Chez moi ça fonctionne de cette façon.

Gaby

----------

## Tom_

Je me sers un peu des 4 on va dire : 

- 2 en sortie : la Terratec et celle intégrée

- 2 en entrée : la carte tv et la webcam que j'utilise comme micro le temps que je me trouve un micro-casque qui fonctionne.

Je vais essayer ce que tu m'as donné.  :Wink: 

Ensuite, c'est quoi la différence entre /etc/modules.d/ et /etc/modprobe.d ? 

Merci

----------

## Tom_

Je viens de copier-coller ce que tu m'as donné, et ca a marché niquel après un reboot. 

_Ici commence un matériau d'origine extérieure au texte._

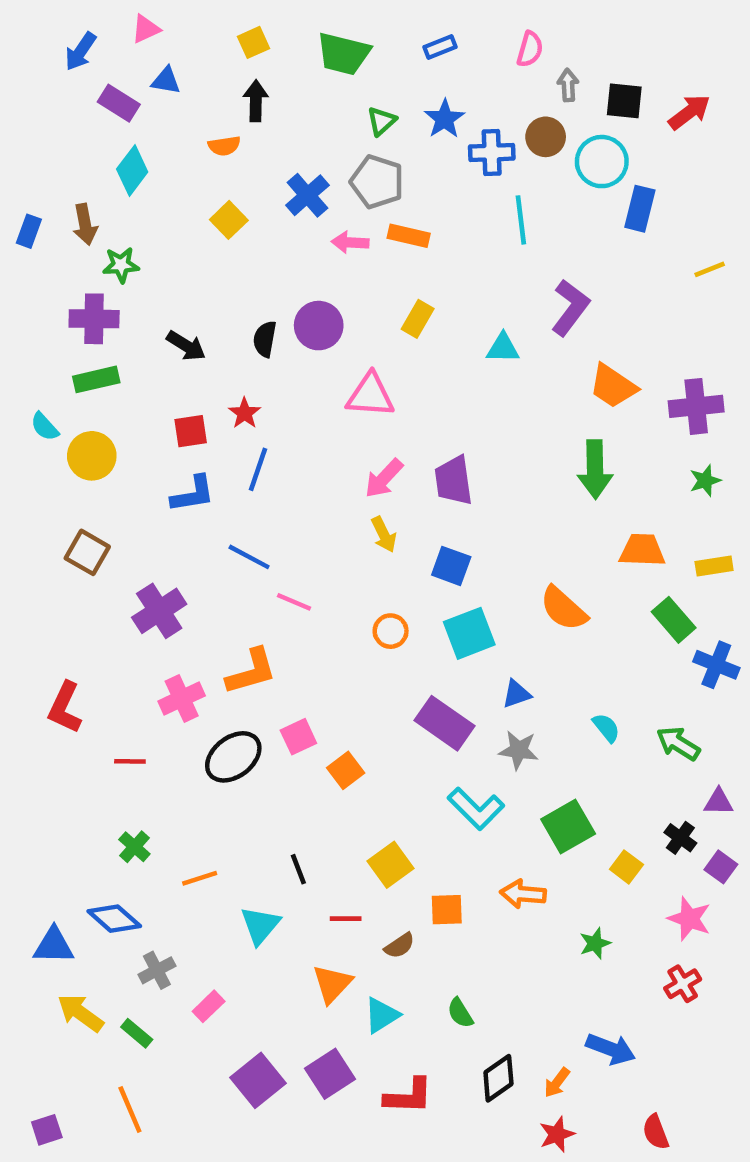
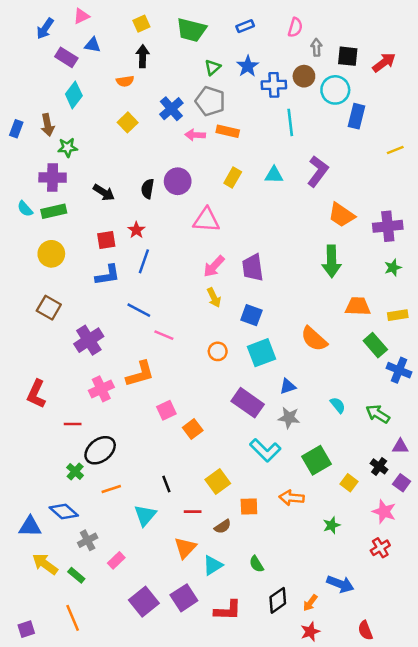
cyan triangle: (503, 348) -> (274, 175), moved
cyan semicircle: (45, 427) -> (25, 209), moved
black ellipse: (233, 757) -> (100, 450), moved

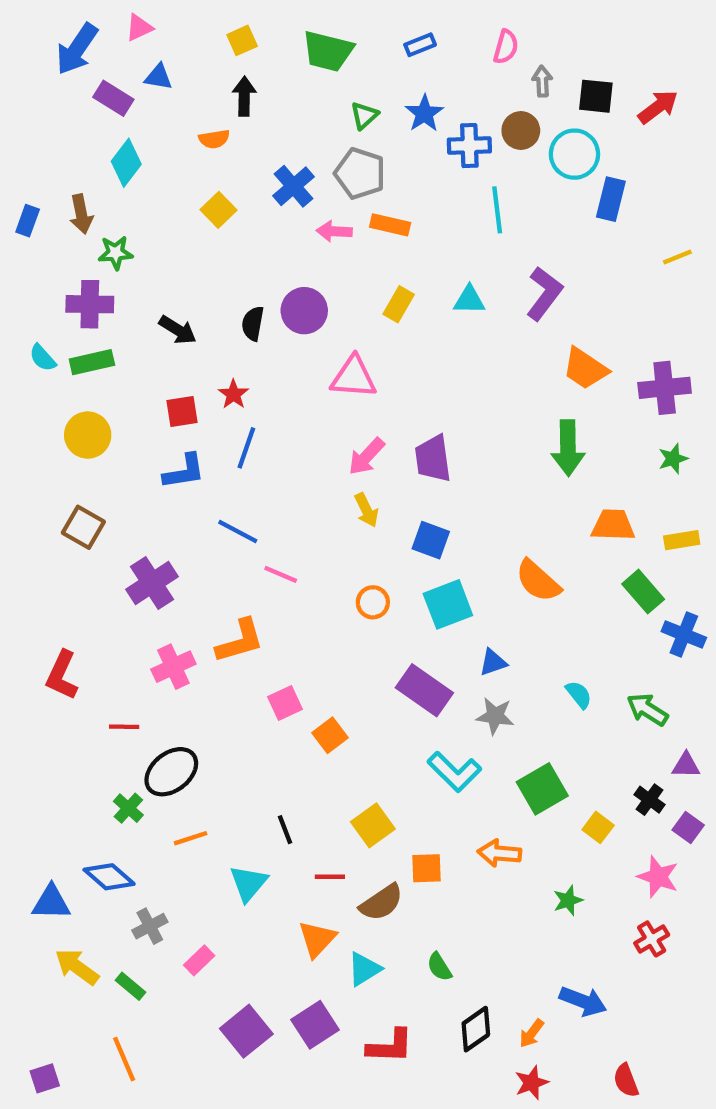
blue arrow: (45, 29) -> (77, 49), size x1.4
brown semicircle: (223, 527) -> (381, 903), size x1.5

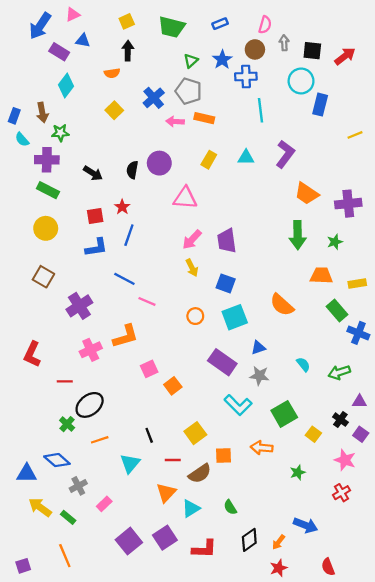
brown circle: (521, 131) -> (255, 49), moved
cyan semicircle: (43, 358) -> (22, 139), moved
green rectangle: (92, 362) -> (48, 190), turned 40
green star: (673, 459) -> (335, 242), moved
green arrow: (647, 710) -> (339, 372), turned -50

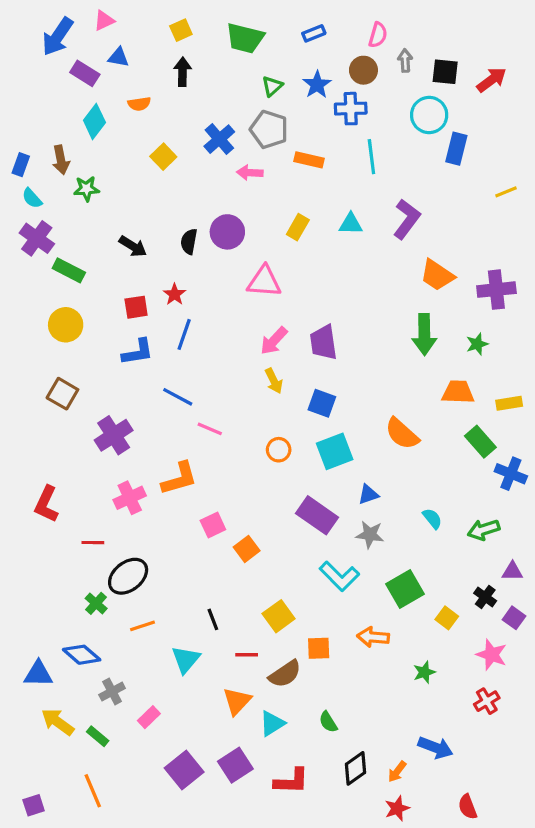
orange semicircle: (112, 73) -> (139, 104), moved
orange rectangle: (204, 118) -> (309, 160), moved
purple cross: (47, 160) -> (37, 238), moved, turned 35

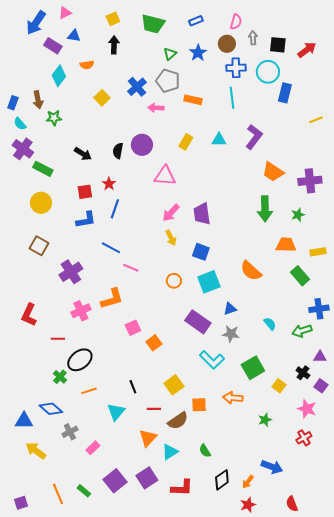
blue cross: (351, 109) -> (236, 68), moved
blue cross: (511, 474) -> (319, 309), moved, turned -30
green rectangle: (98, 736) -> (84, 491), moved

J'ai supprimé /etc/modules.d/alsa.conf et gardé seulement /etc/modprobe.d/alsa.conf. 

On verra si ca continue de fonctionner demain   :Laughing: 

En tout cas, merci Gaby.  :Wink: 

----------

## Gaby

Pour la différence entre les 2 fichiers, je ne sais pas te répondre.

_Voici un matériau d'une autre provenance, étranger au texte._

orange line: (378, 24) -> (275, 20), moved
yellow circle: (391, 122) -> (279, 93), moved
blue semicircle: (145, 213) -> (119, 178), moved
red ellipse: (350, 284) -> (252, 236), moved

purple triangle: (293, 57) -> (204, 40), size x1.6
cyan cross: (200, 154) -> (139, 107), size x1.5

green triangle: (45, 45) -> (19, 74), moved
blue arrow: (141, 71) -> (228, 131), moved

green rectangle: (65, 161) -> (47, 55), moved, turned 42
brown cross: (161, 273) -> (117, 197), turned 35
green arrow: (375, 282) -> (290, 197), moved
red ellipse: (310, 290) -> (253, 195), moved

Pense à passer en [résolu]  :Wink: 

Gaby

----------

## Tom_

/etc/modules.d est obsolète maintenant : https://bugs.gentoo.org/215626

La config de mes cartes sont a l'air de bien fonctionner! Merci  :Smile: 

----------

## Mickael

SAlut, j'ai une question très bête, mais c'est pour ma culture  :Smile: 

Pourquoi utiliser deux cartes son? j'ai du mal à saisir.

Merci

----------

## Temet

Bah perso j'ai ma carte son intégrée qu'est naze mais fonctionne avec Traverso... pis j'aime Traverso (quand j'ai besoin de m'en servir).

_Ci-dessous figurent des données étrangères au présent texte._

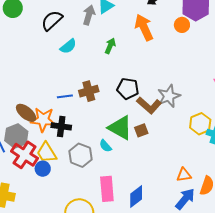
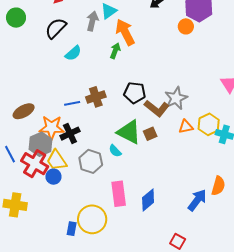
orange arrow: (144, 27) -> (125, 32), moved
brown ellipse: (26, 113) -> (24, 111), moved, turned -65
black cross: (61, 126) -> (70, 134), turned -30
gray hexagon: (16, 136) -> (41, 144), moved
orange triangle: (184, 175) -> (186, 127), moved

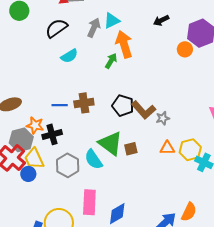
gray star: (176, 98) -> (163, 118), size x0.6
brown L-shape: (157, 108) -> (144, 110), moved
orange star: (52, 128) -> (35, 125), size x0.7
cyan semicircle: (115, 151) -> (93, 159), size x1.5

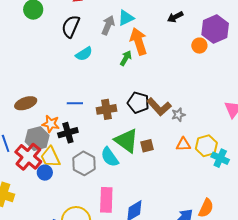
black semicircle: (56, 28) -> (71, 26), turned -30
brown cross: (84, 103) -> (106, 109), moved

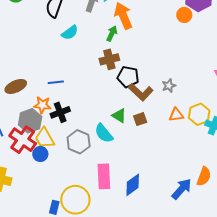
blue line: (75, 103) -> (56, 82), moved
brown L-shape: (159, 107) -> (141, 92), moved
brown cross: (106, 109) -> (109, 59), moved
green triangle: (126, 141) -> (119, 116), size x0.6

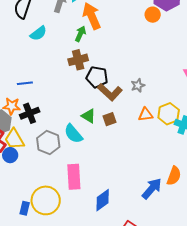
blue diamond: (133, 185) -> (103, 200), moved

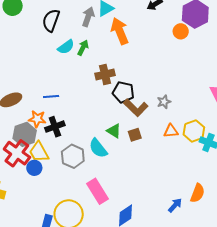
green arrow: (80, 34) -> (83, 48), moved
pink rectangle: (74, 177) -> (97, 191), turned -30
blue arrow: (152, 189) -> (175, 205), size x0.7

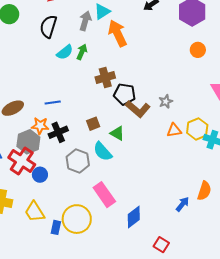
orange circle: (181, 31) -> (198, 50), moved
brown square: (135, 135) -> (93, 124), moved
yellow trapezoid: (39, 152) -> (35, 212), moved

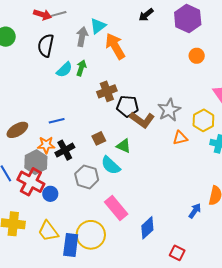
gray star: (166, 101) -> (169, 110), size x1.6
yellow hexagon: (197, 129) -> (203, 120), moved
blue rectangle: (56, 227) -> (71, 245), size x1.6

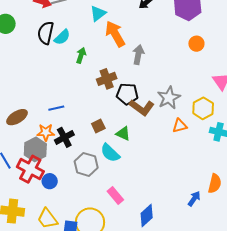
gray arrow: (82, 37) -> (138, 55), moved
cyan semicircle: (64, 70) -> (62, 37), moved
pink rectangle: (116, 208) -> (115, 196), size x0.7

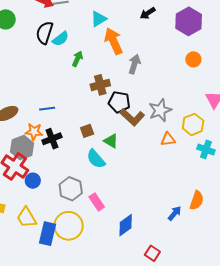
gray hexagon: (86, 164) -> (71, 189), moved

Ma carte pas intégrée qu'a des drivers moisis, ne fonctionne pas avec Traverso mais que le son il est plus mieux  :Wink: 

----------

## Tom_

On dit toujours que les cartes son intégrées sont pas géniales! J'avais l'occassion d'avoir une carte PCI pour pas très cher. Alors, j'ai acheté cette carte son et je l'utilise comme carte son principale. J'utilise Skype tous les jours, et je trouve pénible de toujours (dé)brancher mon casque : alors vu que j'ai deux cartes sons, je me suis que je pourrais les utiliser les deux.   :Cool: 

----------